Improved Techniques for Maximum Likelihood Estimation for Diffusion ODEs
Kaiwen Zheng, Cheng Lu, Jianfei Chen, Jun Zhu
TL;DR
This paper targets likelihood estimation for diffusion ODEs, a family of continuous normalizing flows that admit exact likelihood yet historically lag behind variational methods. It introduces i-DODE, a suite of techniques spanning training (velocity parameterization, high-order flow matching, log-SNR timing, and variance reduction) and evaluation (training-free truncated-normal dequantization with importance sampling) to close the gap. The key contributions include a training-free dequantization that aligns training and testing distributions, a velocity-based flow-matching framework with a second-order regularizer, and an IS strategy that accelerates convergence. Empirically, i-DODE achieves state-of-the-art likelihood on CIFAR-10 and ImageNet-32 without variational dequantization or augmentation (e.g., 2.56 BPD on CIFAR-10 and 3.43/3.69 BPD on ImageNet-32), with further gains when data augmentation is applied, and reports faster convergence and smoother trajectories. Overall, the work provides practical, scalable improvements for density estimation with diffusion ODEs and advances their competitiveness among likelihood-based generative models.
Abstract
Diffusion models have exhibited excellent performance in various domains. The probability flow ordinary differential equation (ODE) of diffusion models (i.e., diffusion ODEs) is a particular case of continuous normalizing flows (CNFs), which enables deterministic inference and exact likelihood evaluation. However, the likelihood estimation results by diffusion ODEs are still far from those of the state-of-the-art likelihood-based generative models. In this work, we propose several improved techniques for maximum likelihood estimation for diffusion ODEs, including both training and evaluation perspectives. For training, we propose velocity parameterization and explore variance reduction techniques for faster convergence.

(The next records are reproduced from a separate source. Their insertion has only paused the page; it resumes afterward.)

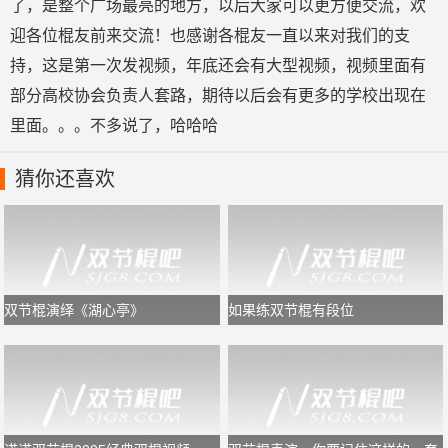
了，是整个广场最亮的地方，以后大家可以更方便交流，欢
迎各位棍友前来交流！也感谢各棍友一直以来对我们的支
持，这是第一次发视频，年底还会有大型视频，视频里面有
部分高校协会负责人套路，期待以后会有更多的学校出现在
里面。。。不多说了，哈哈哈
猜你还喜欢
双节棍演绎《湖心亭》
如果练双节棍有段位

We also derive an error-bounded high-order flow matching objective for finetuning, which improves the ODE likelihood and smooths its trajectory. For evaluation, we propose a novel training-free truncated-normal dequantization to fill the training-evaluation gap commonly existing in diffusion ODEs. Building upon these techniques, we achieve state-of-the-art likelihood estimation results on image datasets (2.56 on CIFAR-10, 3.43/3.69 on ImageNet-32) without variational dequantization or data augmentation, and 2.42 on CIFAR-10 with data augmentation. Code is available at \url{https://github.com/thu-ml/i-DODE}.